**** TASK DATA ****

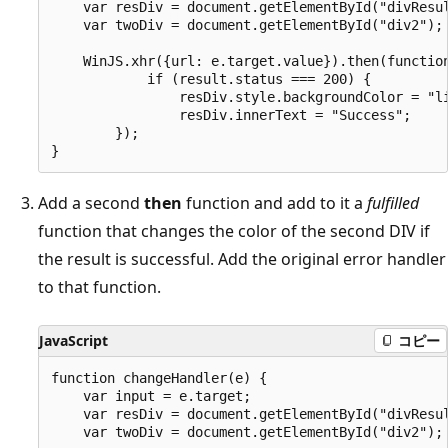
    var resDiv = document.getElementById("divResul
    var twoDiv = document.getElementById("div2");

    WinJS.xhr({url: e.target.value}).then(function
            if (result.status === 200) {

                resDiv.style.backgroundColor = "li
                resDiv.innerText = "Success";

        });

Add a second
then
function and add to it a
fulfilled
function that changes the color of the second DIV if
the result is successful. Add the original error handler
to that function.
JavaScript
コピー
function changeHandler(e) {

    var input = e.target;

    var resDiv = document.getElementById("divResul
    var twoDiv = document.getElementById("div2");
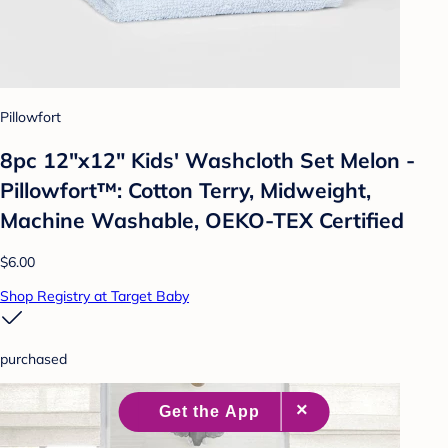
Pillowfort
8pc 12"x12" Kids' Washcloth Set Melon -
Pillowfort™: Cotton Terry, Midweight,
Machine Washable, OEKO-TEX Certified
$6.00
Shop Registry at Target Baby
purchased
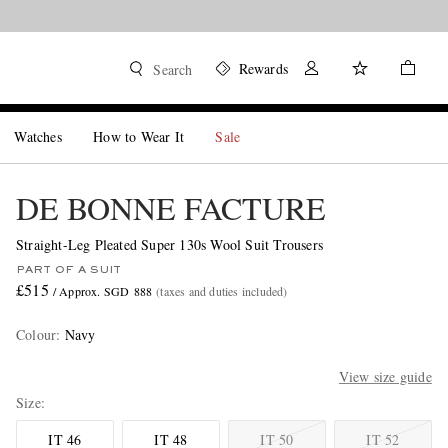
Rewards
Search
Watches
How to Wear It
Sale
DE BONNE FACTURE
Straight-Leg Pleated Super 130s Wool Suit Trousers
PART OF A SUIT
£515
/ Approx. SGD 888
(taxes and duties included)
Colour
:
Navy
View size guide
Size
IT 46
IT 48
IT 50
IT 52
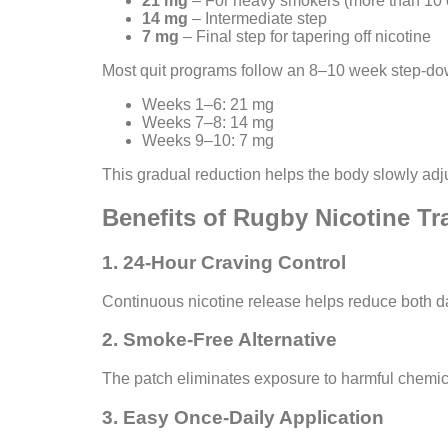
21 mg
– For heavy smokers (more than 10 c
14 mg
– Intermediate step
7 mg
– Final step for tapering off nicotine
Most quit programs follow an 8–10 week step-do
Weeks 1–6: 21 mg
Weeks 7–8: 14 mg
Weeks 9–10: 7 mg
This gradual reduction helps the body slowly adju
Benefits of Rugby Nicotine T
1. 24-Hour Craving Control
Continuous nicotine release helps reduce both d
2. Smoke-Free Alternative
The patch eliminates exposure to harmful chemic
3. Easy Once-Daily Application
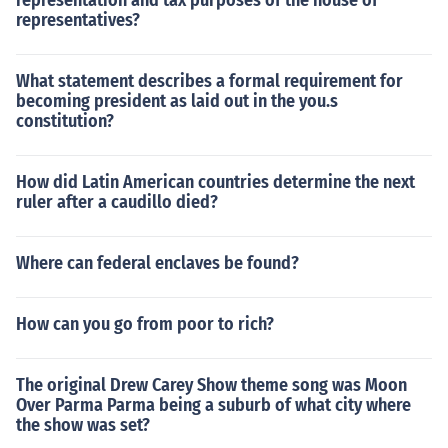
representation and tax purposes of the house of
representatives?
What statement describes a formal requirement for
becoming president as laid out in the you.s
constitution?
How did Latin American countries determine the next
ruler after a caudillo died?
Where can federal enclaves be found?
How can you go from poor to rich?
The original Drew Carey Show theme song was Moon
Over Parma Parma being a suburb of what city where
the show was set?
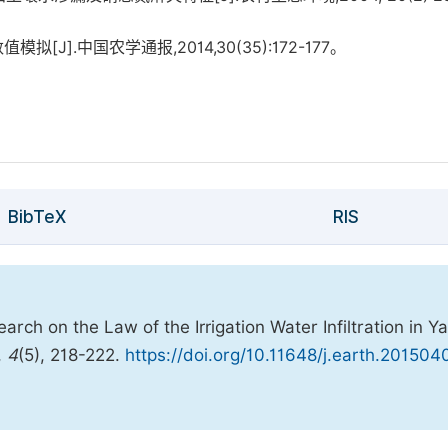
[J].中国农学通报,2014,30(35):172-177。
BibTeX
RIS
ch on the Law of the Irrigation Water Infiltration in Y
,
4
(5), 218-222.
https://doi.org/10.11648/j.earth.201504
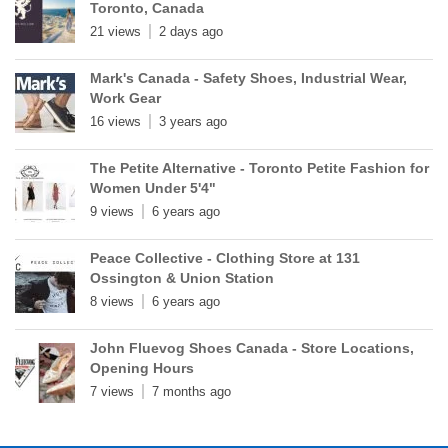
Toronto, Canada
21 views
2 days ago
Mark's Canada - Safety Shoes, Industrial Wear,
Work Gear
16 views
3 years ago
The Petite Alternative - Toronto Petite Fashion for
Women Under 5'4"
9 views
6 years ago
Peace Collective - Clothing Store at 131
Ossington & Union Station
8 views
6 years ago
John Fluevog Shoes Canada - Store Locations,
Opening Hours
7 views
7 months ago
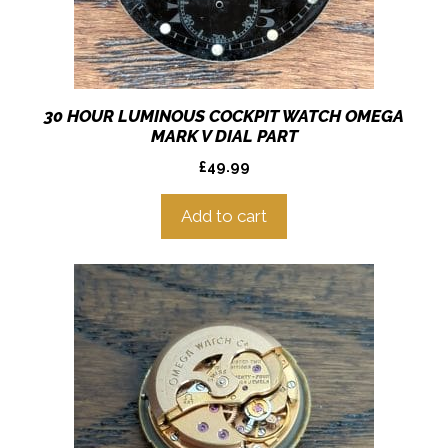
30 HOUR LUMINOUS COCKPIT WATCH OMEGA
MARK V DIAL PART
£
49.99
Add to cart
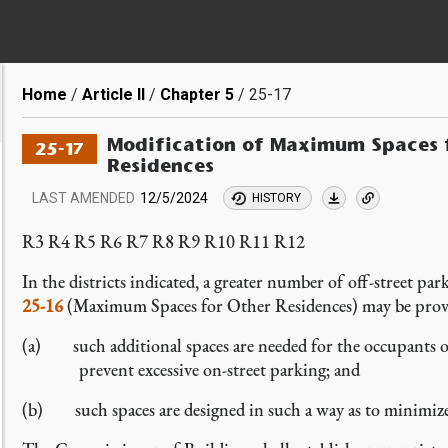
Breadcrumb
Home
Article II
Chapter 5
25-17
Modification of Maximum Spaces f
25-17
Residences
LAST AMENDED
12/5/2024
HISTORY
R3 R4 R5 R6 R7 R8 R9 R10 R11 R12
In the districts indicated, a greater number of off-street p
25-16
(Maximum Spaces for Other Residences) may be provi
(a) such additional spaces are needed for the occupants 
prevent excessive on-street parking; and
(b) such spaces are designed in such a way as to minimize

****

EXERCISE INSTRUCTIONS:
Everything from the line with "The Petite Alternative" through the last line of the listing above is to be copied exactly, both ends included, except the pictures.

EXERCISE ANSWER:
The Petite Alternative - Toronto Petite Fashion for
Women Under 5'4"
9 views
6 years ago
Peace Collective - Clothing Store at 131
Ossington & Union Station
8 views
6 years ago
John Fluevog Shoes Canada - Store Locations,
Opening Hours
7 views
7 months ago
30 HOUR LUMINOUS COCKPIT WATCH OMEGA
MARK V DIAL PART
£
49.99
Add to cart
Breadcrumb
Home
Article II
Chapter 5
25-17
Modification of Maximum Spaces f
25-17
Residences
LAST AMENDED
12/5/2024
HISTORY
R3 R4 R5 R6 R7 R8 R9 R10 R11 R12
In the districts indicated, a greater number of off-street p
25-16
(Maximum Spaces for Other Residences) may be provi
(a) such additional spaces are needed for the occupants 
prevent excessive on-street parking; and
(b) such spaces are designed in such a way as to minimize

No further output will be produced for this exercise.